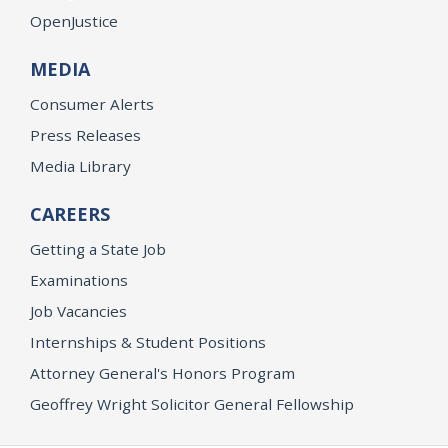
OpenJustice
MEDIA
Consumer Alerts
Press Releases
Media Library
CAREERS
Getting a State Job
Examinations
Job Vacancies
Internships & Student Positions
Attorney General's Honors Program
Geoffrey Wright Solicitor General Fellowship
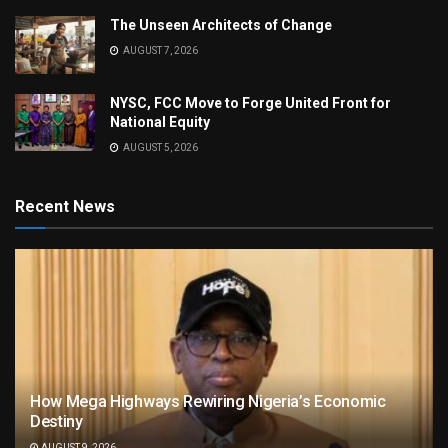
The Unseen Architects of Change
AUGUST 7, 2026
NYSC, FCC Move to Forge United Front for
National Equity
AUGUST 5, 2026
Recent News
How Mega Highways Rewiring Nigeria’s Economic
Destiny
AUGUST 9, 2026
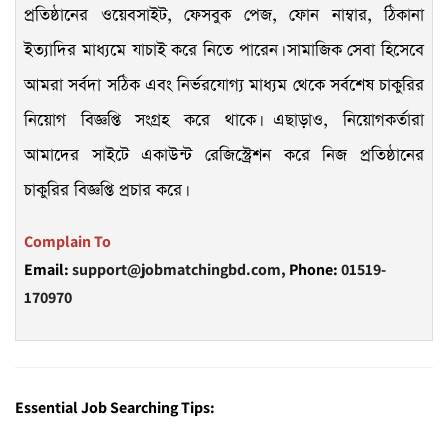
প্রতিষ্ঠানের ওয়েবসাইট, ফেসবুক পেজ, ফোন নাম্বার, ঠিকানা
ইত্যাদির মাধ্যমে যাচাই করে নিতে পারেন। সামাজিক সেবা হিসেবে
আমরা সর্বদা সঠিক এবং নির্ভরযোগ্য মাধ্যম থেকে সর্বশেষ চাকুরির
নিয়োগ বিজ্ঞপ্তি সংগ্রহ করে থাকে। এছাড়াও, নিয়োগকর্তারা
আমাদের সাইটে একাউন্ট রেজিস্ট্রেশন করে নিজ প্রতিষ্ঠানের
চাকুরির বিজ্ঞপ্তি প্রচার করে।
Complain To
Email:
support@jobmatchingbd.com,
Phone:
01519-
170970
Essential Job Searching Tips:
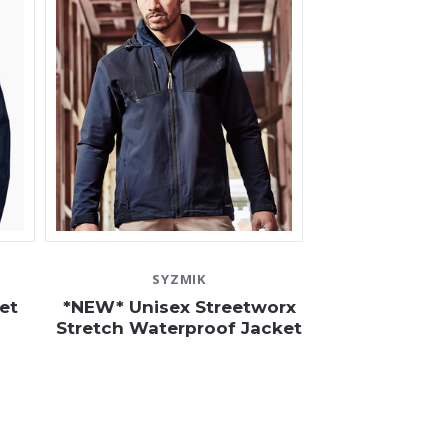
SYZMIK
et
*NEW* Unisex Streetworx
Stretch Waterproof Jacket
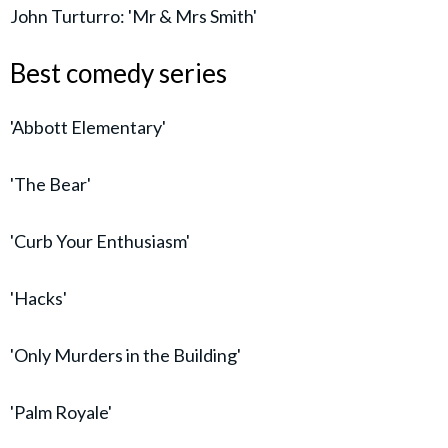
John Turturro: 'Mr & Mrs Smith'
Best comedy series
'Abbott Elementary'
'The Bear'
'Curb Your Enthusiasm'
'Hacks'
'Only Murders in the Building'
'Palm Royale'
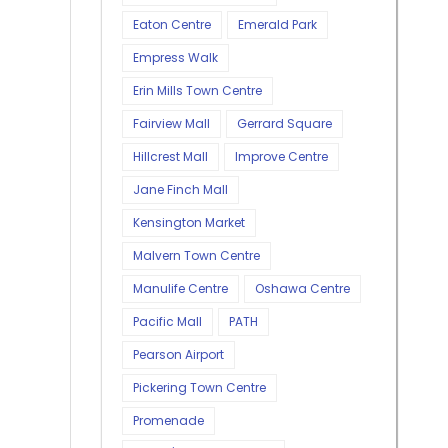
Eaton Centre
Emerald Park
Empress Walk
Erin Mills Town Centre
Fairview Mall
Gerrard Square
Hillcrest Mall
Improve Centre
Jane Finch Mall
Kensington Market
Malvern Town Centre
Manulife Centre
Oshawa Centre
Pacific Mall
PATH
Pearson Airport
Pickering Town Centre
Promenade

→ **ASSIGNED TASK**
Extract, from the listing above, every line where the string "Centre" occurs.

→ **YOUR SOLUTION**
Eaton Centre
Erin Mills Town Centre
Improve Centre
Malvern Town Centre
Manulife Centre
Oshawa Centre
Pickering Town Centre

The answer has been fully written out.